Internet n’est pas une entité unique. Il s’agit d’un vaste réseau informatique accessible au public qui connecte des réseaux plus petits à travers le monde. Ce réseau mondial n’est pas apparu de nulle part. Il est né d’une initiative spécifique du Département de la Défense des États-Unis, conçue pour survivre en temps de guerre.
Les racines de ce système remontent à ARPANET (Advanced Research Projects Agency Network). Créé en 1969, le programme visait à créer un système de communication sécurisé capable de résister à un conflit nucléaire. Les connexions initiales reliaient les ordinateurs de quatre institutions : l’Université de Californie à Los Angeles ; Institut de recherche de Stanford ; l’Université de Californie, Santa Barbara ; et l’Université de l’Utah.
Les universitaires ont rapidement réalisé le potentiel de collaboration. En 1971, les développeurs ont créé le premier programme permettant d’envoyer des e-mails sur un réseau distribué. Cette fonctionnalité s’est avérée si utile qu’elle a dominé le trafic en 1973, lorsque les liaisons internationales ont été ouvertes en Grande-Bretagne et en Norvège. Des listes de diffusion, des groupes de discussion et des systèmes de babillards électroniques ont suivi.
Pourquoi TCP/IP est devenu la norme
L’architecture d’ARPANET a changé de façon permanente dans les années 1970 avec le développement des protocoles de communication TCP/IP. Ces protocoles ont été adoptés comme standard pour ARPANET en 1982 et 1983. Ce changement a conduit à l’utilisation généralisée du terme « Internet ».
En 1984, le système d’adressage des noms de domaine est arrivé, permettant aux humains de naviguer plus facilement dans les espaces numériques. L’année suivante, la National Science Foundation (NSF) a lancé NSFNET. Ce réseau distribué gérait un trafic bien plus important que son prédécesseur. En un an, plus de 10 000 hôtes étaient connectés à Internet.
La conversation en temps réel est devenue possible en 1988 grâce aux protocoles Internet Relay Chat. Puis, en 1990, ARPANET a cessé d’exister. Le NSFNET est resté et le premier accès commercial à Internet par ligne commutée est devenu accessible au public.
Quand le World Wide Web a-t-il pris le dessus ?
Le World Wide Web a été rendu public en 1991 via FTP. Sa croissance s’est accélérée rapidement après le lancement du navigateur Mosaic en 1993. La popularité du navigateur a entraîné une prolifération de sites Web et d’utilisateurs.
En 1995, le NSFNET a retrouvé son rôle de réseau de recherche. Le trafic Internet était ensuite acheminé via des fournisseurs de réseaux privés plutôt que par des superordinateurs NSF. La même année, le Web est devenu l’élément le plus populaire d’Internet, dépassant les protocoles FTP en termes de volume de trafic.
En 1997, l’échelle du réseau s’était considérablement élargie. Il y avait plus de 10 millions d’hôtes sur Internet et plus d’un million de noms de domaine enregistrés.
Comment les gens accèdent à l’Internet moderne
Les méthodes d’accès se sont diversifiées bien au-delà des premiers jours.
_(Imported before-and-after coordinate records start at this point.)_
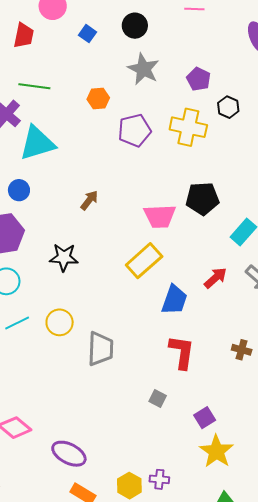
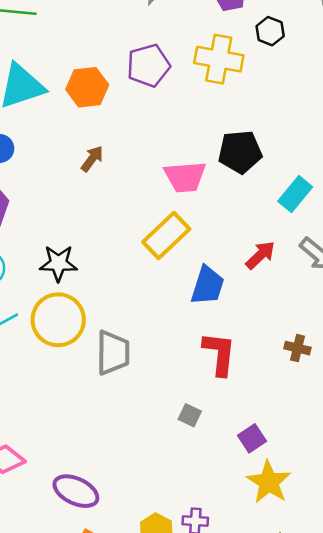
orange hexagon: (98, 99) -> (87, 87), moved, size x1.4
black star: (64, 257) -> (58, 263), moved
yellow circle: (60, 322) -> (58, 320), size x1.5

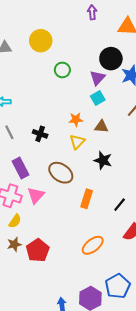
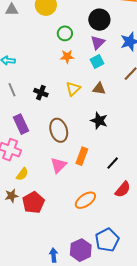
black circle: (111, 59) -> (99, 20), moved
orange star: (76, 120) -> (67, 57), moved
yellow triangle: (77, 142) -> (73, 89), moved
brown ellipse: (61, 173) -> (59, 130), turned 35
pink triangle: (36, 195) -> (59, 165), moved
yellow semicircle: (15, 221) -> (22, 174), moved

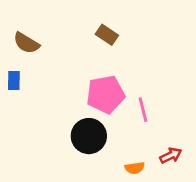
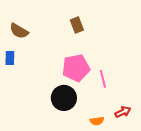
brown rectangle: (107, 35) -> (77, 25), turned 35

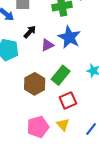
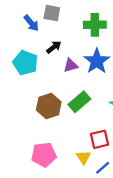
red square: (68, 100) -> (99, 139), moved
yellow triangle: (63, 125) -> (83, 157), moved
Les utilisateurs se connectent désormais via des signaux radio, des lignes de télévision par câble, des satellites, des connexions à fibre optique et le réseau public de télécommunications (téléphone).
La portée de cette infrastructure est stupéfiante. On estime qu’en 2020, environ 4,5 milliards de personnes, soit plus de la moitié de la population mondiale, avaient accès à Internet.
Le passage d’un outil de survie militaire à une utilité mondiale pour des milliards de personnes s’est produit en moins de quatre décennies. Nous nous appuyons toujours sur les mêmes protocoles fondamentaux établis au début des années 1980. L’architecture tient. La question est de savoir ce qui se passera ensuite lorsque la moitié de la planète sera déjà connectée.